A paper published Friday in the New England Journal of Medicine suggests a low-cost steroid may be a valuable treatment for severe COVID-19, building upon encouraging preliminary findings from last month.
In June, U.K. researchers reported that dexamethasone—a cheap, widely available steroid that can lower inflammation in the body—appeared to reduce by a third the risk of death among patients with severe COVID-19. U.K. practitioners began using dexamethasone the very same day the results were announced, but some medical experts were more guarded, arguing no conclusions should be made without seeing the trial’s full results.
Those results were published today in NEJM, and they seem to support what was announced last month. Dexamethasone did have a measurable benefit for COVID-19 patients sick enough to require respiratory support—but it had no such benefit, and even showed the potential for some possible harm, for patients with milder disease.
About 2,100 people hospitalized for confirmed or suspected COVID-19 were randomly assigned to receive a 10-day course of dexamethasone in addition to standard COVID-19 care, while about 4,300 received standard care alone. Around 16% of the patients (overall, both those given dexamethasone and those who were not) were receiving mechanical ventilation, 60% were receiving oxygen only and 24% were not getting any breathing support.
After 28 days, 482 patients taking dexamethasone had died, compared to about 1,110 of the patients not taking it.
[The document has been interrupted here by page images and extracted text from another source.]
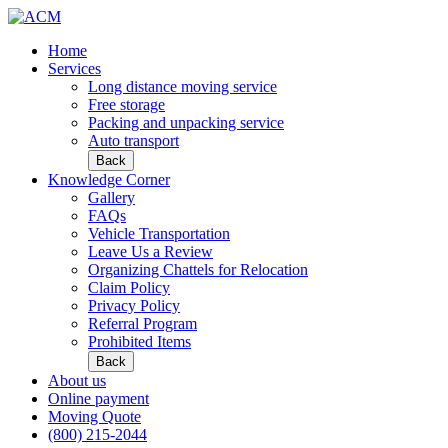
Home
Services
Long distance moving service
Free storage
Packing and unpacking service
Auto transport
Back
Knowledge Corner
Gallery
FAQs
Vehicle Transportation
Leave Us a Review
Organizing Chattels for Relocation
Claim Policy
Privacy Policy
Referral Program
Prohibited Items
Back
About us
Online payment
Moving Quote
(800) 215-2044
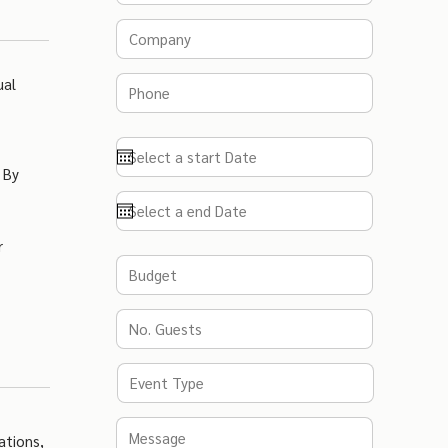
ual
 By
r
ations,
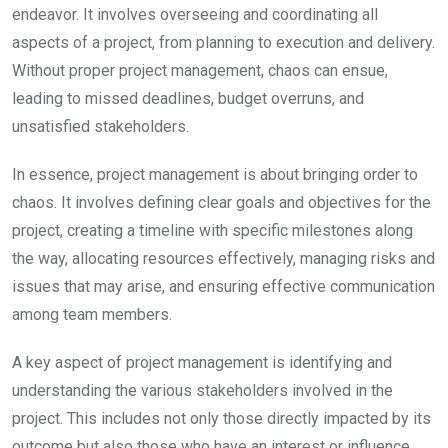
endeavor. It involves overseeing and coordinating all
aspects of a project, from planning to execution and delivery.
Without proper project management, chaos can ensue,
leading to missed deadlines, budget overruns, and
unsatisfied stakeholders.
In essence, project management is about bringing order to
chaos. It involves defining clear goals and objectives for the
project, creating a timeline with specific milestones along
the way, allocating resources effectively, managing risks and
issues that may arise, and ensuring effective communication
among team members.
A key aspect of project management is identifying and
understanding the various stakeholders involved in the
project. This includes not only those directly impacted by its
outcome but also those who have an interest or influence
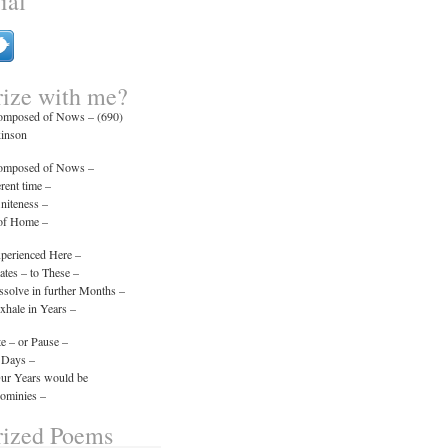
ial
ize with me?
composed of Nows – (690)
kinson
composed of Nows –
erent time –
initeness –
 of Home –
xperienced Here –
tes – to These –
ssolve in further Months –
xhale in Years –
e – or Pause –
 Days –
Our Years would be
minies –
ized Poems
That means about 23% of the dexamethasone patients died, compared to about 26% of the other patients.
That may not seem like a terribly significant difference, but the researchers found a sizable benefit for the sickest patients in the sample: those requiring mechanical ventilation to survive. About 30% of these patients died on dexamethasone, compared to 41% of those not taking it. A smaller, but still significant, benefit was also seen for patients receiving oxygen without invasive ventilation.
Meanwhile, dexamethasone provided no benefit for patients who did not require breathing support. In fact, among patients with these milder cases, those taking dexamethasone were actually more likely to die—about 18% of them did, compared to 14% of those receiving standard care alone.
Logically, the anti-inflammatory drug seemed to work best in patients who had the most inflammation. Patients who had suffered symptoms for at least a week—and thus likely had developed some inflammatory lung damage—seemed to do better on the steroid than patients with newer symptoms, who may not have experienced much inflammation.
“It is likely that the beneficial effect of glucocorticoids [like dexamethasone] in severe viral respiratory infections is dependent on selection of the right dose, at the right time, in the right patient,” the researchers write in the paper. “High doses may be more harmful than helpful, as may such treatment given at a time when viral replication is paramount and inflammation is minimal.”
While the paper’s publication is an encouraging step forward, the preliminary research must still be validated and replicated by other investigators. The researchers also note that, because they aimed to release results as soon as possible to meet demand for new therapies, they did not collect some data on secondary and long-term outcomes.